Umberto Eco estava certo quando afirmou que a internet "promoveu o idiota da aldeia a portador da verdade". A ideia de que, nas redes sociais, as pessoas perderam a vergonha de falar e espalhar besteiras, me parece correta, mas ela é essencialmente TerraUm. Porque ela admite que há verdades melhores e verdades piores. Essa questão é chave no mundo atual, porque toca em um ponto sensível que são asa fake news. Elas serão controladas ou não? Do ponto de vista psicanalítico, tudo é fake news. Porque a verdade é variável. Assim é TerraDois. Não há uma verdade, e sim verdades, no plural. Lacan tem uma frase muito bonita: "O máximo que você chegará, em uma análise, é a uma verdade mentirosa". A esperança de se ter uma verdade absoluta em relação ao mundo é vã. Quando você sai de uma estrutura vertical e passa a existir em uma horizontal, essa ideia fica mais clara.

 

 

Não há uma única verdade, certo, a filosofia trabalha com essa premissa há muito tempo. Mas entre isso e a discussão da existência ou não de uma mamadeira em formato de pênis vai uma distância muito grande.

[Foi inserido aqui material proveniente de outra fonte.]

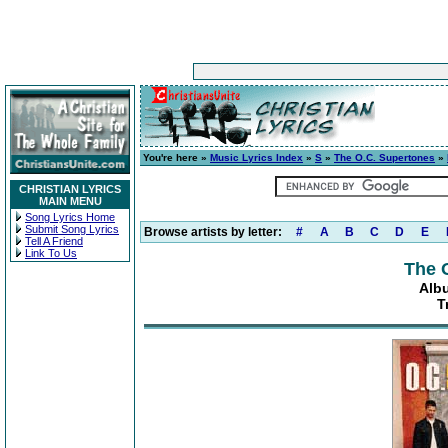
You're here »
Music Lyrics Index
»
S
»
The O.C. Supertones
»
CHRISTIAN LYRICS
MAIN MENU
Song Lyrics Home
Submit Song Lyrics
Browse artists by letter:
#
A
B
C
D
E
Tell A Friend
Link To Us
The 
Alb
T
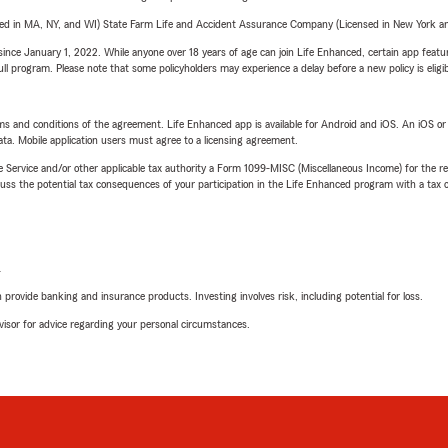
sed in MA, NY, and WI) State Farm Life and Accident Assurance Company (Licensed in New York and
ince January 1, 2022. While anyone over 18 years of age can join Life Enhanced, certain app feature
 full program. Please note that some policyholders may experience a delay before a new policy is eligi
terms and conditions of the agreement. Life Enhanced app is available for Android and iOS. An iOS 
ta. Mobile application users must agree to a licensing agreement.
e Service and/or other applicable tax authority a Form 1099-MISC (Miscellaneous Income) for the re
 the potential tax consequences of your participation in the Life Enhanced program with a tax or
L
rovide banking and insurance products. Investing involves risk, including potential for loss.
advisor for advice regarding your personal circumstances.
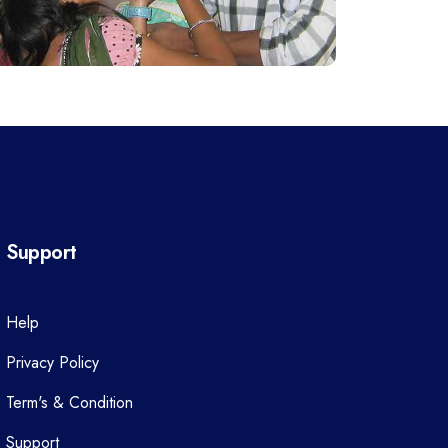
Support
Help
Privacy Policy
Term's & Condition
Support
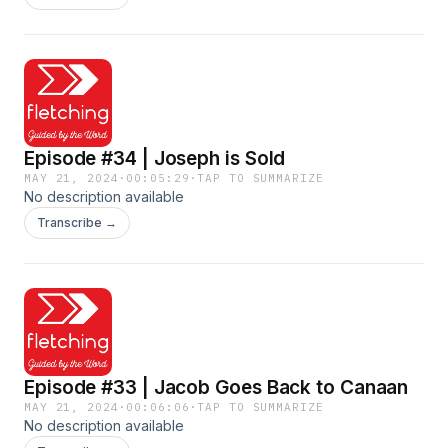
Episode #34 | Joseph is Sold
MAY 21, 2024
·
00:05:29
·
TAP TO SUMMARIZE
No description available
Transcribe →
Episode #33 | Jacob Goes Back to Canaan
MAY 21, 2024
·
00:06:06
·
TAP TO SUMMARIZE
No description available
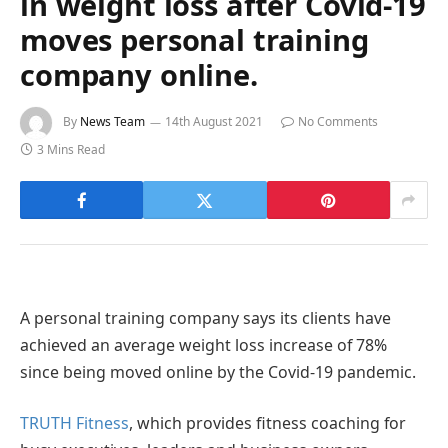
in weight loss after Covid-19
moves personal training
company online.
By
News Team
14th August 2021
No Comments
3 Mins Read
A personal training company says its clients have
achieved an average weight loss increase of 78%
since being moved online by the Covid-19 pandemic.
TRUTH Fitness
, which provides fitness coaching for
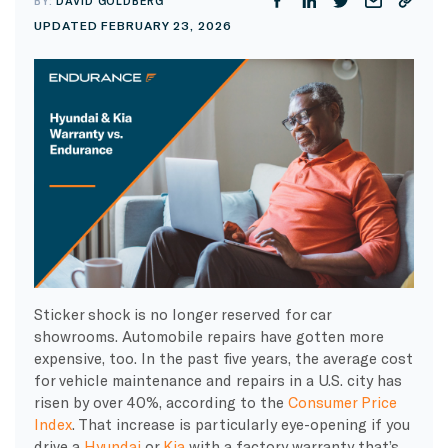
BY:
DAVID GOLDBERG
UPDATED FEBRUARY 23, 2026
Sticker shock is no longer reserved for car
showrooms. Automobile repairs have gotten more
expensive, too. In the past five years, the average cost
for vehicle maintenance and repairs in a U.S. city has
risen by over 40%, according to the
Consumer Price
Index
. That increase is particularly eye-opening if you
drive a
Hyundai
or
Kia
with a factory warranty that’s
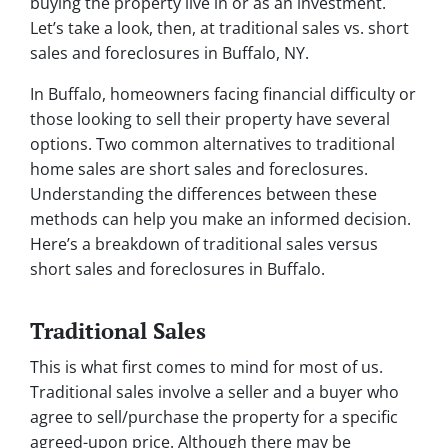
buying the property live in or as an investment.
Let’s take a look, then, at traditional sales vs. short
sales and foreclosures in Buffalo, NY.
In Buffalo, homeowners facing financial difficulty or
those looking to sell their property have several
options. Two common alternatives to traditional
home sales are short sales and foreclosures.
Understanding the differences between these
methods can help you make an informed decision.
Here’s a breakdown of traditional sales versus
short sales and foreclosures in Buffalo.
Traditional Sales
This is what first comes to mind for most of us.
Traditional sales involve a seller and a buyer who
agree to sell/purchase the property for a specific
agreed-upon price. Although there may be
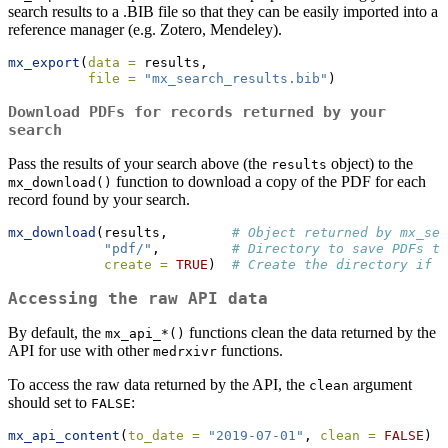
search results to a .BIB file so that they can be easily imported into a
reference manager (e.g. Zotero, Mendeley).
mx_export
(
data =
 results,
file =
"mx_search_results.bib"
)
Download PDFs for records returned by your
search
Pass the results of your search above (the
object) to the
results
function to download a copy of the PDF for each
mx_download()
record found by your search.
mx_download
(results,        
# Object returned by mx_sea
"pdf/"
,         
# Directory to save PDFs to
create =
TRUE
)  
# Create the directory if i
Accessing the raw API data
By default, the
functions clean the data returned by the
mx_api_*()
API for use with other
functions.
medrxivr
To access the raw data returned by the API, the
argument
clean
should set to
:
FALSE
mx_api_content
(
to_date =
"2019-07-01"
, 
clean =
FALSE
)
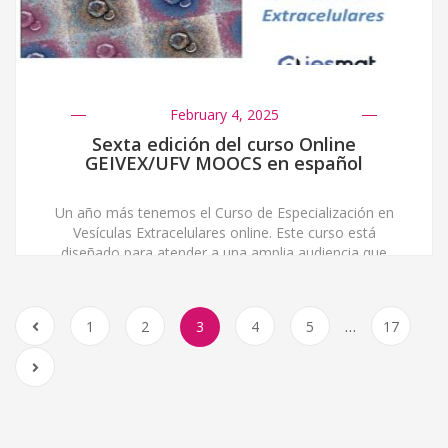
February 4, 2025
Sexta edición del curso Online
GEIVEX/UFV MOOCS en español
Un año más tenemos el Curso de Especialización en
Vesículas Extracelulares online. Este curso está
diseñado para atender a una amplia audiencia que
incluye estudiantes de máster, grado, postgrado,
investigadores predoctorales, postdoctorales,
médicos, científicos y, en general, a profesionales
1
2
3
4
5
…
17
relacionados con el ámbito de las ciencias de la salud.
Su principal objetivo es dar una comprensión integral
[…]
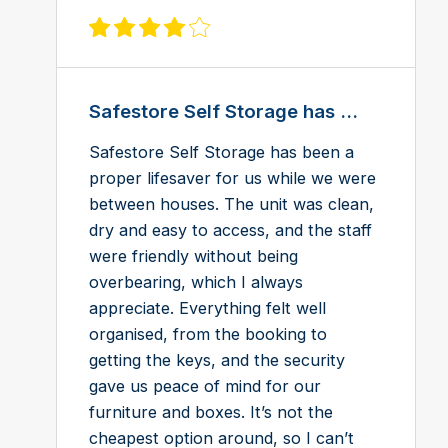
View review on Feefo
Safestore Self Storage has ...
Safestore Self Storage has been a
proper lifesaver for us while we were
between houses. The unit was clean,
dry and easy to access, and the staff
were friendly without being
overbearing, which I always
appreciate. Everything felt well
organised, from the booking to
getting the keys, and the security
gave us peace of mind for our
furniture and boxes. It’s not the
cheapest option around, so I can’t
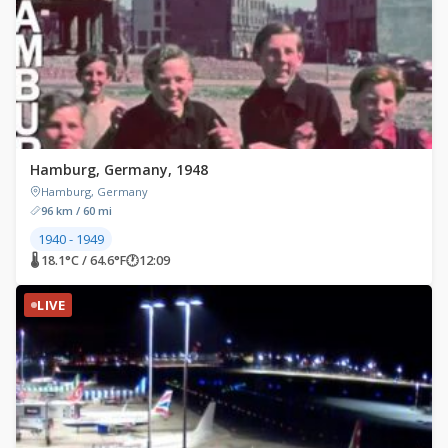
Hamburg, Germany, 1948
Hamburg, Germany
96 km / 60 mi
1940 - 1949
🌡 18.1°C / 64.6°F
🕐
12:09
LIVE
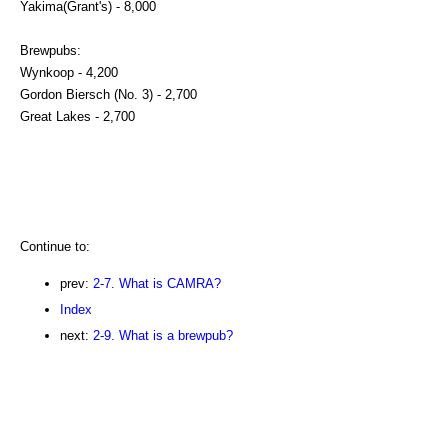
Yakima(Grant's) - 8,000
Brewpubs:
Wynkoop - 4,200
Gordon Biersch (No. 3) - 2,700
Great Lakes - 2,700
Continue to:
prev:
2-7. What is CAMRA?
Index
next:
2-9. What is a brewpub?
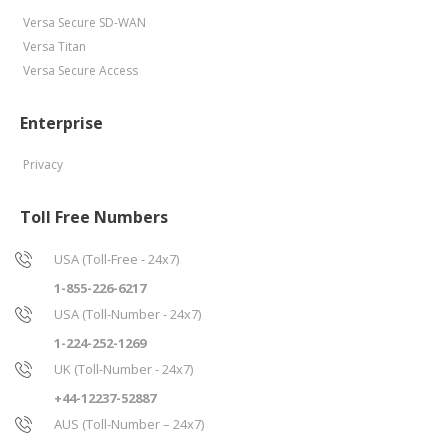
Versa Secure SD-WAN
Versa Titan
Versa Secure Access
Enterprise
Privacy
Toll Free Numbers
USA (Toll-Free - 24x7)
1-855-226-6217
USA (Toll-Number - 24x7)
1-224-252-1269
UK (Toll-Number - 24x7)
+44-12237-52887
AUS (Toll-Number – 24x7)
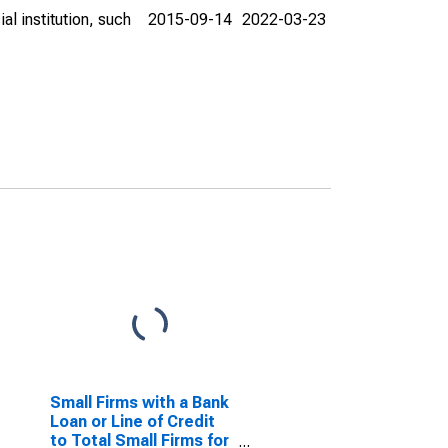
al institution, such
2015-09-14
2022-03-23
Small Firms with a Bank
Loan or Line of Credit
to Total Small Firms for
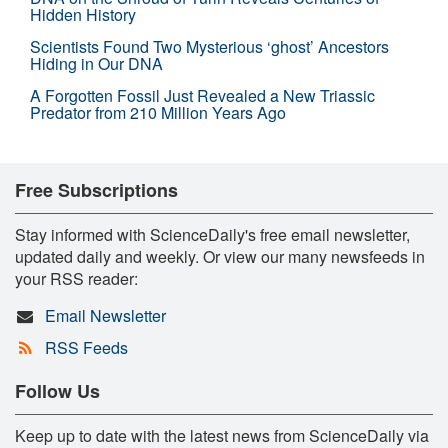
Hidden History
Scientists Found Two Mysterious ‘ghost’ Ancestors
Hiding in Our DNA
A Forgotten Fossil Just Revealed a New Triassic
Predator from 210 Million Years Ago
Free Subscriptions
Stay informed with ScienceDaily's free email newsletter,
updated daily and weekly. Or view our many newsfeeds in
your RSS reader:
Email Newsletter
RSS Feeds
Follow Us
Keep up to date with the latest news from ScienceDaily via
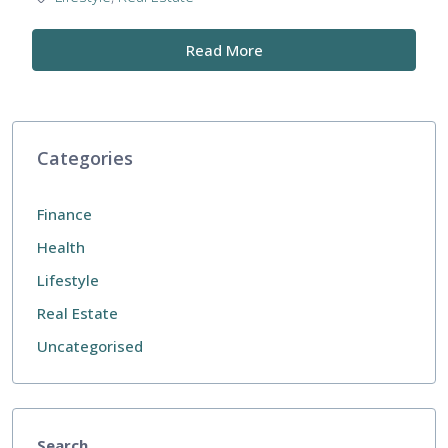
Read More
Categories
Finance
Health
Lifestyle
Real Estate
Uncategorised
Search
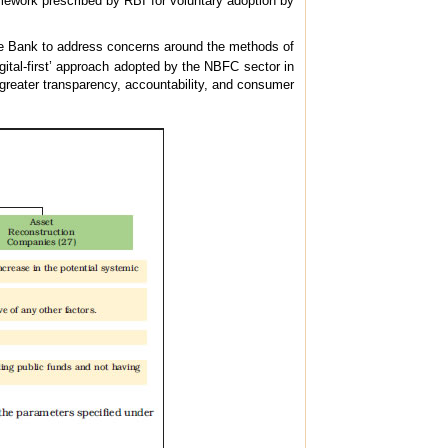
amework prescribed by RBI for voluntary adoption by
 Bank to address concerns around the methods of
digital-first’ approach adopted by the NBFC sector in
g greater transparency, accountability, and consumer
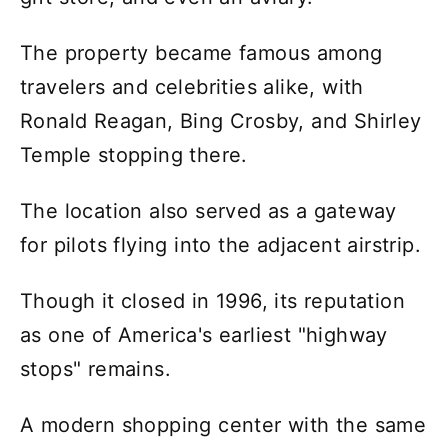
The property became famous among
travelers and celebrities alike, with
Ronald Reagan, Bing Crosby, and Shirley
Temple stopping there.
The location also served as a gateway
for pilots flying into the adjacent airstrip.
Though it closed in 1996, its reputation
as one of America's earliest "highway
stops" remains.
A modern shopping center with the same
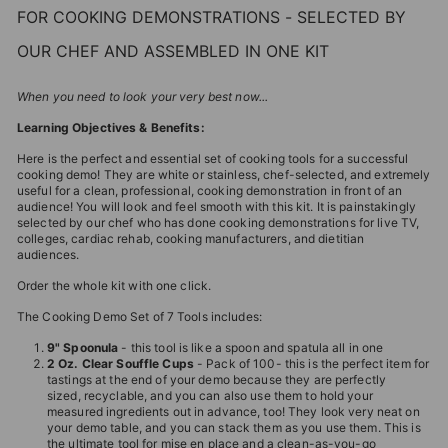
FOR COOKING DEMONSTRATIONS - SELECTED BY
OUR CHEF AND ASSEMBLED IN ONE KIT
When you need to look your very best now...
Learning Objectives & Benefits:
Here is the perfect and essential set of cooking tools for a successful
cooking demo! They are white or stainless, chef-selected, and extremely
useful for a clean, professional, cooking demonstration in front of an
audience! You will look and feel smooth with this kit. It is painstakingly
selected by our chef who has done cooking demonstrations for live TV,
colleges, cardiac rehab, cooking manufacturers, and dietitian
audiences.
Order the whole kit with one click.
The Cooking Demo Set of 7 Tools includes:
9" Spoonula
- this tool is like a spoon and spatula all in one
2 Oz. Clear Souffle Cups
- Pack of 100- this is the perfect item for
tastings at the end of your demo because they are perfectly
sized, recyclable, and you can also use them to hold your
measured ingredients out in advance, too! They look very neat on
your demo table, and you can stack them as you use them. This is
the ultimate tool for mise en place and a clean-as-you-go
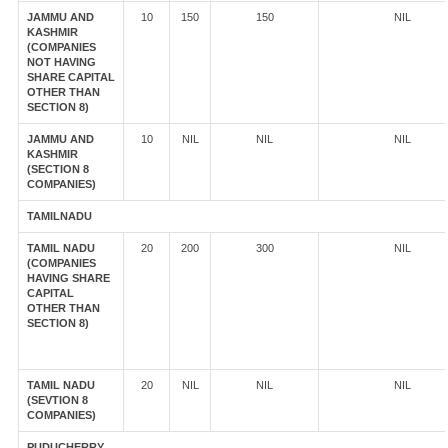
JAMMU AND
10
150
150
NIL
KASHMIR
(COMPANIES
NOT HAVING
SHARE CAPITAL
OTHER THAN
SECTION 8)
JAMMU AND
10
NIL
NIL
NIL
KASHMIR
(SECTION 8
COMPANIES)
TAMILNADU
TAMIL NADU
20
200
300
NIL
(COMPANIES
HAVING SHARE
CAPITAL
OTHER THAN
SECTION 8)
TAMIL NADU
20
NIL
NIL
NIL
(SEVTION 8
COMPANIES)
PUDUCHERRY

Mas não vai funcionar você dizer que o jornalismo traz a verdade absoluta, e as redes sociais, as fake news. Esse é o ponto. Temos de encontrar um fazer verdadeiro que seja mais encantador para as pessoas do que aquilo que consideramos uma bobagem, mas que seduz muitas pessoas. Nesse sentido, os jornais, assim como todas as instituições, o Judiciário, a psicanálise, têm de se reinventar. O Édipo precisa ser readequado às sociedades horizontais. Esse é o tamanho da revolução. Não é que tudo o que vinha sendo feito estivesse errado, longe disso. É uma questão de reinvenção. O Complexo de Édipo precisa ser reinventado. O Complexo de Édipo é um software, digamos assim, criado por Freud, que foi excelente para analisar o mundo ao longo de cem anos. Bill Gates jamais criou um software com tanta durabilidade. Mas mesmo o Complexo de Édipo precisa de atualização. A análise, hoje, tem de ser pós-edipiana. Ela passa pelo Édipo, que ainda diz muito, mas hoje é necessário ir além. Posso explicar, por A mais B, que Suzane von Richthofen matou os pais porque é histérica, perversa, psicótica, obsessiva. Só que tudo isso junto... Eu não estarei explicando nada. Psicanálise, direito e jornalismo estão se reinventando. Mas muito devagar. Estão muito presos, ainda, à TerraUm. Ainda não legitimamos novos modos de viver em TerraDois, as instituições não legitimaram. Por isso convivemos com fake news absurdas tomando um lugar que não deveria ser delas.

 

 

O senhor é otimista diante dessa revolução dos laços sociais? Pensa no nosso futuro, como sociedade, com otimismo?

Lacan dizia que, se uma análise não leva ao entusiasmo, ela não é válida. Sou otimista. Mas meu otimismo não é aquele que nega os problemas. Meu otimismo é um método de pesquisa, uma forma de aproximação das questões, um afeto. A dificuldade de amparar o ser humano no mundo, hoje, é grande. A frustração é inevitável. Por exemplo, o amor. A decepção com os relacionamentos é recorrente, para todos. E não é por isso que devemos deixar de acreditar no amor. Para fazer as coisas, para realizar, para viver, você precisa apostar. O otimismo tem de ser a aposta. Alojar-se em uma neurose, que é um impulso natural de defesa, não pode ser o caminho. Temos de insistir, mesmo que às vezes não dê certo. Esse tem de ser o método. A vida é um exercício constante de arriscar, e a melhor forma de fazer isso é com otimismo.